Von Umverteilung reden die Grünen heute nicht mehr so offen wie damals. Robert Habeck ist da smarter als der frühere Grünen-Vorkämpfer Jürgen Trittin. Gleichwohl bietet das Klima-Thema jetzt die große Chance für eine neue grüne Umverteilungspolitik. Die kommt aber nicht so brachial daher wie einst, sondern geschickter. Da Menschen mit höheren Einkommen in der Regel größere Autos fahren als Otto Normalverbraucher, größere Häuser und Wohnungen bewohnen, beruflich wie privat häufiger fliegen, mehr natürliche Ressourcen verbrauchende Konsumgüter erwerben, die Segnungen der Digitalisierung wie Sprachassistenten oder das Streamen von Videos auf hochwertigen Handys häufiger genießen und auch sonst wenig preissensibel sind, bieten sie sich als ideale Opfer der kräftigen „Bepreisung“ von Energie geradezu an. Wenn die „Reichen“ auf dem Öko-Alter ein besonders großes Opfer bringen müssen, dann nutzt das nach grüner Lesart nicht nur der Umwelt, sondern dient zugleich der Umverteilung. Der Charme dieser Strategie: Die Partei muss potentielle Wähler mit dem U-Wort nicht einmal erschrecken.
Natürlich spielen die Grünen unverändert mit der Idee, die obere Hälfte der Steuerzahler auch ohne ökologische Begründung zur Kasse zu bitten. Auch wenn sie dies nicht mehr so lauthals wie früher herausposaunen: Manche Pläne der Grünen ließen sich ohne höhere Steuern ohnehin nicht finanzieren. Das gilt zum Beispiel für eine Grundsicherung à la Habeck, die deutlich höher sein soll als die aktuellen Hartz IV-Sätze. Der besondere Clou: Wer auf diese Weise abgesichert ist, muss nur dann noch arbeiten, wenn er wirklich will. Hat er dazu keine Lust, ernährt ihn das Kollektiv der Steuerzahler bis zum Lebensende.
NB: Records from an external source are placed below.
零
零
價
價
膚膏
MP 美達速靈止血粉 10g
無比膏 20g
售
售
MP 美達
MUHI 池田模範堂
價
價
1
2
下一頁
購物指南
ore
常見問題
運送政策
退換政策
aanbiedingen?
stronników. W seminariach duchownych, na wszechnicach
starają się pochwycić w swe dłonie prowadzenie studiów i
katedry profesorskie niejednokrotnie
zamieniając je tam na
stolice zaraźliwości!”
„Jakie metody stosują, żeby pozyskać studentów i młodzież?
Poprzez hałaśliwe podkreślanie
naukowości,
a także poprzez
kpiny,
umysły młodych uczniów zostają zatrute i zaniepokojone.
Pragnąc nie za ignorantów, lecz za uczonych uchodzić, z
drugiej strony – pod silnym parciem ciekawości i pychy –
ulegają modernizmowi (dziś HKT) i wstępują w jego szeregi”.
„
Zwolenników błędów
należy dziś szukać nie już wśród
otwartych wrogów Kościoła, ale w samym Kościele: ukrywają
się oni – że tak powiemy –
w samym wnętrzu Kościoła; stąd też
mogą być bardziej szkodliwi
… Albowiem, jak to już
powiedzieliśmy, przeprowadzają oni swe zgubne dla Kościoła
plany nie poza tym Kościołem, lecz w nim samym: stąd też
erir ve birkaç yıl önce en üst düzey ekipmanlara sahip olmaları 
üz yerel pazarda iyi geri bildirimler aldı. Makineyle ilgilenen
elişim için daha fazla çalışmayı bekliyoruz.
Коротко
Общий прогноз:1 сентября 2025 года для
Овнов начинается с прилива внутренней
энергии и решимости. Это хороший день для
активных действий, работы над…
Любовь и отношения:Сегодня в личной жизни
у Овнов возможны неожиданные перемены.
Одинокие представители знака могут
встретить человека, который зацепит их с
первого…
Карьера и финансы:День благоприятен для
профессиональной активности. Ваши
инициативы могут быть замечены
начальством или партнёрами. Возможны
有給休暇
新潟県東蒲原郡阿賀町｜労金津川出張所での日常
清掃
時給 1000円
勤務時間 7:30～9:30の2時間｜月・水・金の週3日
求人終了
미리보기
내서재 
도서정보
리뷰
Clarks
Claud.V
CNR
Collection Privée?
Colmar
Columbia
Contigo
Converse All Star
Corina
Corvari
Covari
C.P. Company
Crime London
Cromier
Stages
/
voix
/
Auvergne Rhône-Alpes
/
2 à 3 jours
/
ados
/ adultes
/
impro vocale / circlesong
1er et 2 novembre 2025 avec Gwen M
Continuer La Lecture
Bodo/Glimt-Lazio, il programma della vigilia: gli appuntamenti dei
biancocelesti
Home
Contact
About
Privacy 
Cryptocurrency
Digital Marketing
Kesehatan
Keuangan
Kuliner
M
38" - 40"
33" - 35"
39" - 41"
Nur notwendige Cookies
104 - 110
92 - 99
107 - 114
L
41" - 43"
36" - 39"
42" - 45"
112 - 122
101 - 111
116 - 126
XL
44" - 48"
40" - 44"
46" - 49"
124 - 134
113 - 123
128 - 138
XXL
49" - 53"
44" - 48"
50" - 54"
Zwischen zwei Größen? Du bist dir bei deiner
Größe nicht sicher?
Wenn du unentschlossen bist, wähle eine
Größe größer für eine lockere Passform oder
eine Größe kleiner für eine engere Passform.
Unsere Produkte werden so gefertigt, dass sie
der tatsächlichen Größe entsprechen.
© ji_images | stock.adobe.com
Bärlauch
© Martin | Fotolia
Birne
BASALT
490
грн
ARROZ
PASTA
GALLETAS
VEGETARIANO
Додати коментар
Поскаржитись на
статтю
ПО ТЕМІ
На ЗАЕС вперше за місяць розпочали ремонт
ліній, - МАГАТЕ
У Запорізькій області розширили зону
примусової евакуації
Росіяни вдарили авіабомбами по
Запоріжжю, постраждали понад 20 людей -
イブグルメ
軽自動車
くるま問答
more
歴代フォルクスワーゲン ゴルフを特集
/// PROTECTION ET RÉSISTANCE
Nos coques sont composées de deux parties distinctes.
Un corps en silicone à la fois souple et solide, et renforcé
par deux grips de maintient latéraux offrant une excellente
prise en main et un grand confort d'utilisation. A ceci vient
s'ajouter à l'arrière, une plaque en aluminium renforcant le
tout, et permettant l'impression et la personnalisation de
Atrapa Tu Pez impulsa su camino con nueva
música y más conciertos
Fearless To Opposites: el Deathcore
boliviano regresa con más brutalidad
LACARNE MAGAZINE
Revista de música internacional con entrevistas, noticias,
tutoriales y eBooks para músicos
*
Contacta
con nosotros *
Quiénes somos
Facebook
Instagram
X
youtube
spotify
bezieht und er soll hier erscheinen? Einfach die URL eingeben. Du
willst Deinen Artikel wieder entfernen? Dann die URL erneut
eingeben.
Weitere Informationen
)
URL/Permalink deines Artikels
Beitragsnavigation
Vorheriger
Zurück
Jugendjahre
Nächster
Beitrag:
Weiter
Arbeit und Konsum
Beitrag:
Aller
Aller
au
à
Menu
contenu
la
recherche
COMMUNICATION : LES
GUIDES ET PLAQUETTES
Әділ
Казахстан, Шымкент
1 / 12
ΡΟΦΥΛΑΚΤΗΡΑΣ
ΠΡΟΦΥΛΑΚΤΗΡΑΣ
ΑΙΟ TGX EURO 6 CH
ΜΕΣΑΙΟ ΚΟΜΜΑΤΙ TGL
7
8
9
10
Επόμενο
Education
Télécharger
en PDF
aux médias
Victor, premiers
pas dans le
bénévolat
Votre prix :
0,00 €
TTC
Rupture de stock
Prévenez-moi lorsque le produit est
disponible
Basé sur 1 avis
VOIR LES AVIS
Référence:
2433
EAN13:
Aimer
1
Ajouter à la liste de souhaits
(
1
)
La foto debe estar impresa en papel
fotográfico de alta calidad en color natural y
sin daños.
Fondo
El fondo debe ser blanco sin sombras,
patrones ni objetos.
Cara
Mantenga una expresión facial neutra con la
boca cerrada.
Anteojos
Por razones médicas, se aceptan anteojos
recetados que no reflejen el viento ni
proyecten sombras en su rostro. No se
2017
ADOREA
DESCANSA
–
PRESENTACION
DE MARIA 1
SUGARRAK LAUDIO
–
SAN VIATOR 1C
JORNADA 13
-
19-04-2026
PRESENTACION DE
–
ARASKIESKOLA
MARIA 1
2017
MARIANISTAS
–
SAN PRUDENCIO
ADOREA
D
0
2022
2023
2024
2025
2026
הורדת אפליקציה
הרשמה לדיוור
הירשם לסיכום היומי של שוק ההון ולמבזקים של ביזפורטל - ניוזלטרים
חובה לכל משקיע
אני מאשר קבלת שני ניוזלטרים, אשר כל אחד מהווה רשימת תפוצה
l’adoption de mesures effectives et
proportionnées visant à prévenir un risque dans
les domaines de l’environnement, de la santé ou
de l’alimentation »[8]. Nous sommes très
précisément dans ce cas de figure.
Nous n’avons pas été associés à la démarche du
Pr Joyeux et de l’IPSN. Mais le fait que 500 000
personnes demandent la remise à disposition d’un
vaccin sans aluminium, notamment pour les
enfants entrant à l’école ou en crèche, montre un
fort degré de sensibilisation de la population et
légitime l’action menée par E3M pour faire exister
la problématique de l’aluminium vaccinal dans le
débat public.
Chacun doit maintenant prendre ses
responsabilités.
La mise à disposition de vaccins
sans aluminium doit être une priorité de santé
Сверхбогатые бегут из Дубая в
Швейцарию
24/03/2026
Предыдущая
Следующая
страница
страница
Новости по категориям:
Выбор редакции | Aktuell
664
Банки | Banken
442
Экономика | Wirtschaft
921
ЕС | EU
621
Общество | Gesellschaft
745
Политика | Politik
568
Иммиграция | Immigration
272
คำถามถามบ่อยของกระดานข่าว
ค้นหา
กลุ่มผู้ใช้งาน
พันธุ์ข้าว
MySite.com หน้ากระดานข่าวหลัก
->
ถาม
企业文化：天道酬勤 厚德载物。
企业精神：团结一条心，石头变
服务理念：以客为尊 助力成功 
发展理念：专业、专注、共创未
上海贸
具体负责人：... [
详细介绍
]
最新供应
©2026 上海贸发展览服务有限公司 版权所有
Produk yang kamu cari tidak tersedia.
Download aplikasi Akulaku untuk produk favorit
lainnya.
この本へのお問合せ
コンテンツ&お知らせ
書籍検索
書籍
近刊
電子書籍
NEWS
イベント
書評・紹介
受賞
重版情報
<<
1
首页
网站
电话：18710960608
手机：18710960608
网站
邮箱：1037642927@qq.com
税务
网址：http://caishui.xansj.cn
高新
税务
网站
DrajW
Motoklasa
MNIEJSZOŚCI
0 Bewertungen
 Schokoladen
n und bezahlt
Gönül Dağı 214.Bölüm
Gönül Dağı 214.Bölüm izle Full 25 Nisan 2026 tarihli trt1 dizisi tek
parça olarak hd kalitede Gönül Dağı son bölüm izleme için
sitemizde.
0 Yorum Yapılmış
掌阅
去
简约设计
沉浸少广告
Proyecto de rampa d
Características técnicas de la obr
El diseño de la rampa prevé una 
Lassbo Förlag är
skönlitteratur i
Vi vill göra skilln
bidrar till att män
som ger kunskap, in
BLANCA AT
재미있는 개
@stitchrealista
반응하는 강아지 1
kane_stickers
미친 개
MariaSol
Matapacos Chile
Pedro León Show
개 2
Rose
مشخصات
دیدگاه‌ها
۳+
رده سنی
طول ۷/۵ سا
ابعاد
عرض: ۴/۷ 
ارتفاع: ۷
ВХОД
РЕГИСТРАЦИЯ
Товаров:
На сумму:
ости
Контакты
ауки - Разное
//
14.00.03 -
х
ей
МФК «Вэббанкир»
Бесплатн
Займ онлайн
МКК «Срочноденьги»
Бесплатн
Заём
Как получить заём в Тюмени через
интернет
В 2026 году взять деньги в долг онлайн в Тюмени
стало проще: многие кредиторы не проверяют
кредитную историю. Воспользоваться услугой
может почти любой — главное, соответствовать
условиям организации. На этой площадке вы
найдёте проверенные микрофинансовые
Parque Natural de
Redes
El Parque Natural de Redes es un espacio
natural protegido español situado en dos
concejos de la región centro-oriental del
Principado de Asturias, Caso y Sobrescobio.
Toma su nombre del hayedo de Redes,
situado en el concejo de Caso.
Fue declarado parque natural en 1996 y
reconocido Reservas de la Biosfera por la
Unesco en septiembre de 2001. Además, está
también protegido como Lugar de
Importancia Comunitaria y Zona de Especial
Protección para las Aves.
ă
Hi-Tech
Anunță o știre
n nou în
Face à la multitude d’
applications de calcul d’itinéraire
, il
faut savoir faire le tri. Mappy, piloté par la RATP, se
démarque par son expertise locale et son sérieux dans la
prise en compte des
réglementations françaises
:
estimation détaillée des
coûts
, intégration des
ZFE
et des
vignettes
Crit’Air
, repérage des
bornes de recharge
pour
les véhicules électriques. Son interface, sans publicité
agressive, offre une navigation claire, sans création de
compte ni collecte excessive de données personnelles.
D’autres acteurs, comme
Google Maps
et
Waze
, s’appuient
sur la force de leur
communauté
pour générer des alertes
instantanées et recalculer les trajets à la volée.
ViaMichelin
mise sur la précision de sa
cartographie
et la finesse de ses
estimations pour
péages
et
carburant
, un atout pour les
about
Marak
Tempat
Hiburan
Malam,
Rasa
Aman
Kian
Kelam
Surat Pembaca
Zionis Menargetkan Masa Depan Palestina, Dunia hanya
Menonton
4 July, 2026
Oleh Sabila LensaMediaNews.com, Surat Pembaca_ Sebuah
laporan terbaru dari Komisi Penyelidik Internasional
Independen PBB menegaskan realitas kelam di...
Seriöse Schätzungen sprechen von einer jährlichen Belastung in Höhe von 60 Milliarden Euro. Da kommt dann bei denen, die noch arbeiten, sicher Freude auf.
Die Grünen weisen gerne darauf hin, dass der „ökologische Fußabdruck“ der sogenannten Reichen größer ist als bei den Beziehern kleiner Einkommen. Das ist auch richtig. Da stellt sich freilich die Frage, ob es für die Umwelt nicht am besten wäre, wenn wir alle ärmer würden. Ob die Grünen schon darüber nachgedacht haben? Aber vielleicht steuern die Grünen ja genau das an. Wenn der Industriestandort Deutschland durch immer höhere Energiepreise, ökologische Auflagen oder Energieengpässe seine Wettbewerbsfähigkeit verliert, wenn Schlüsselindustrien wie die Automobilbranche zu einer Schrumpfkur gezwungen werden, wenn die Produktivität und Effizienz von Leistungsträgern beispielsweise durch Flugverbote beeinträchtigt wird, dann könnte Deutschland bald ein ökologisches Paradies sein – arm, aber klimaneutral.